Früher hatte sie sich nie vor ihren Gefühlen gescheut. Sie hatte nie Angst gehabt, jemanden mit ihren Worten zu nahe zu treten und nun hatte sie Angst davor, sich ihre eigenen Gefühle einzugestehen? Alles hatte sich in den letzten Monaten geändert. Nicht nur ihr Selbstbewusstsein war zerrissen worden, auch der eigene Mut, über ihre Grenzen heraus zu gehen, war verschwunden. Sie wollte lieber alles in sich hineinfressen und daran zu Grunde gehen, als mit jemandem darüber zu sprechen.
So kannst du nicht weiter machen. Lucien ist dein bester Freund. Ja, vielleicht fühlst du jetzt dieses Kribbeln in deinem Bauch, aber was ist so schlimm daran? Vertrau dich wenigstem ihm an. Du wirst es nicht bereuen, da bin ich mir sicher.

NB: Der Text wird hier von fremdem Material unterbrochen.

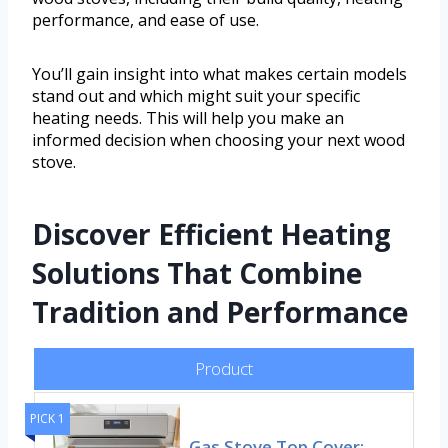
performance, and ease of use.
You’ll gain insight into what makes certain models
stand out and which might suit your specific
heating needs. This will help you make an
informed decision when choosing your next wood
stove.
Discover Efficient Heating
Solutions That Combine
Tradition and Performance
Product
PICK 1
Gas Stove Top Cover:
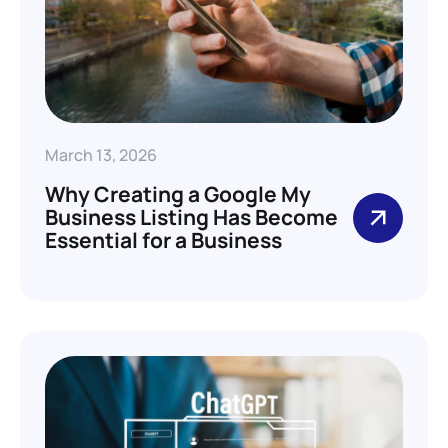
March 13, 2026
Why Creating a Google My
Business Listing Has Become
Essential for a Business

Ihre innere Stimme hatte recht. Auch wenn Nora nicht wusste, woher sie diese Sicherheit nahm, aber Lucien konnte sie vertrauen. Noch nie hatte er sein Versprechen gebrochen. Noch nie hatte er sie enttäuscht, immer war er für sie dagewesen. Aber was war mit ihren Gefühlen? War dieses Kribbeln und die Wärme, die sie immer in sich hatte, wenn er bei ihr war, wirklich das, was sie dachte? Konnte es denn sein, dass sie nicht bemerkt hatte, wie sie sich in ihn verliebte?
Und auf einmal war sie sich sicher. Nora wollte ihm alles erzählen, egal wie sehr sie darunter leiden würde, alles noch einmal durchleben zu müssen, aber ihm konnte sie vertrauen. Und dass tat sie nun wieder. Sie wollte nicht nur ihn als ihr bester Freund, sie wollte auch wiedere sein beste Freundin sein. Nora hatte sich so in sich zurückgezogen in den letzten Monaten, es wurde Zeit, dass sie Lucien gegenüber wieder offener wurde.